Wizualnie niczego nowego Pixel 9 z Androidem 14 nie wnosi, ale trochę się też dzieje wewnątrz – a dokładnie w oprogramowaniu i funkcjach AI. Jedne rzeczy sprawdzają się całkiem nieźle, choć jest też trochę rozczarowań.
Google mocno lansuje swoje Gemini, chatbot AI, który ma odpowiadać na różne pytania, służyć poradami, identyfikować przedmioty na zdjęciach itd. Prawdę mówiąc, nie zauważyłem żadnych różnic w działaniu Gemini na Pixelu 9 (w podstawowej, bezpłatnej opcji) i na innych smartfonach – użyteczność tego jest dyskusyjna, albo dostaje się ogólnikowe, mało wnoszące informacje, albo błędne informacje, albo często też komunikat „jako model językowy nie mam dostępu do…”, co oznacza, że Gemini czegoś tam nie wie, bo się nie nauczył i nie potrafi tego sprawdzić za mnie w Google w czasie rzeczywistym. Gemini po zadaniu nawet prostych pytań domaga się dodatkowych danych i uściśleń, w sytuacji, gdy nie powinno to wpływać na odpowiedź. To już poczciwy Asystent radzi sobie z podobnymi zadaniami lepiej, choć w mniej nowoczesnej formie.
Rożnicę jakościową odczujemy prawdopodobnie z Gemini Advanced. Posiadacze modeli Pixel 9 Pro i Pro XL otrzymują na rok bezpłatnie Google One AI Premium wraz Gemini Advanced – niestety ta okazja nie dotyczy podstawowego modelu Pixel 9.
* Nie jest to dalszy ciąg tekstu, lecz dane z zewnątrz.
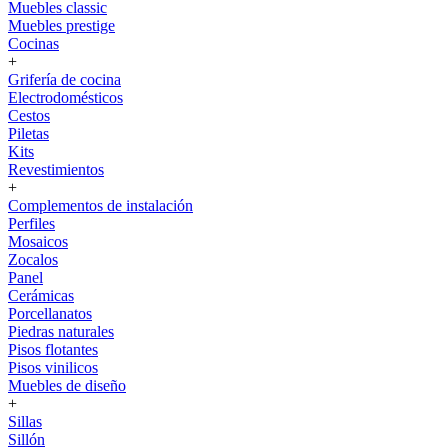
Muebles classic
Muebles prestige
Cocinas
+
Grifería de cocina
Electrodomésticos
Cestos
Piletas
Kits
Revestimientos
+
Complementos de instalación
Perfiles
Mosaicos
Zocalos
Panel
Cerámicas
Porcellanatos
Piedras naturales
Pisos flotantes
Pisos vinilicos
Muebles de diseño
+
Sillas
Sillón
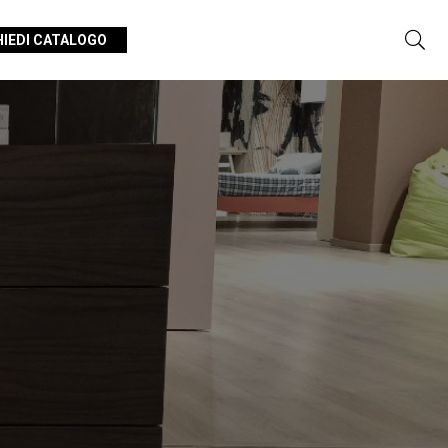
HIEDI CATALOGO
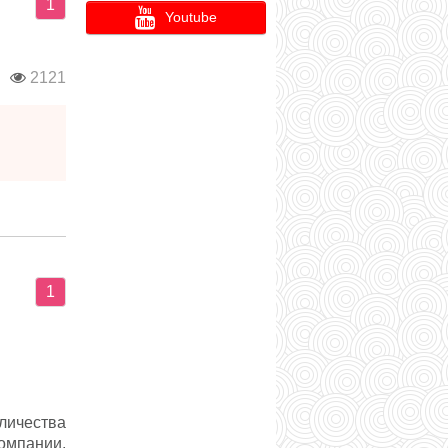
1
Youtube
п
2121
1
оличества
омпании,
W Polsce nie skorzystamy też z chyba najciekawszej funkcji, jaką dostarcza nowa seria Pixeli – generatora obrazów Pixel Studio, które z tego, co można zaobserwować na zagranicznych stronach, przedstawia się dość obiecująco, ale niestety jest dostępny tylko w wybranych krajach, nie w Polsce. Skonfigurowany już Pixel 9 nie pozwala zmienić regionu np. na Wielką Brytanię czy USA, więc można się obejść smakiem.
Wraz z serią Pixel 9 rozwijane wcześniej przez Google narzędzia AI otrzymały nowe funkcje. Np. Magiczny edytor w Zdjęciach Google pozwala nie tylko na usuwanie niepotrzebnych elementów, ale także na ulepszenie zdjęć za pomocą promptów tekstowych (po angielsku).
Czyli można np. zakreślić na zdjęciu żółty kwiat i zamienić jego kolor na czerwony.
Albo obrysować na zdjęciu samochody stojące na ulicy i je usunąć, a następnie zaznaczyć ulicę i wpisać polecenie „Wypełnij to kolorowymi kwiatami”. Później można jeszcze skorzystać z automatycznego kadrowania. Działa to całkiem fajnie i po krótkim treningu można osiągnąć świetne rezultaty, poprawiając i zmieniając swoje zdjęcia dosłownie kilkoma kliknięciami.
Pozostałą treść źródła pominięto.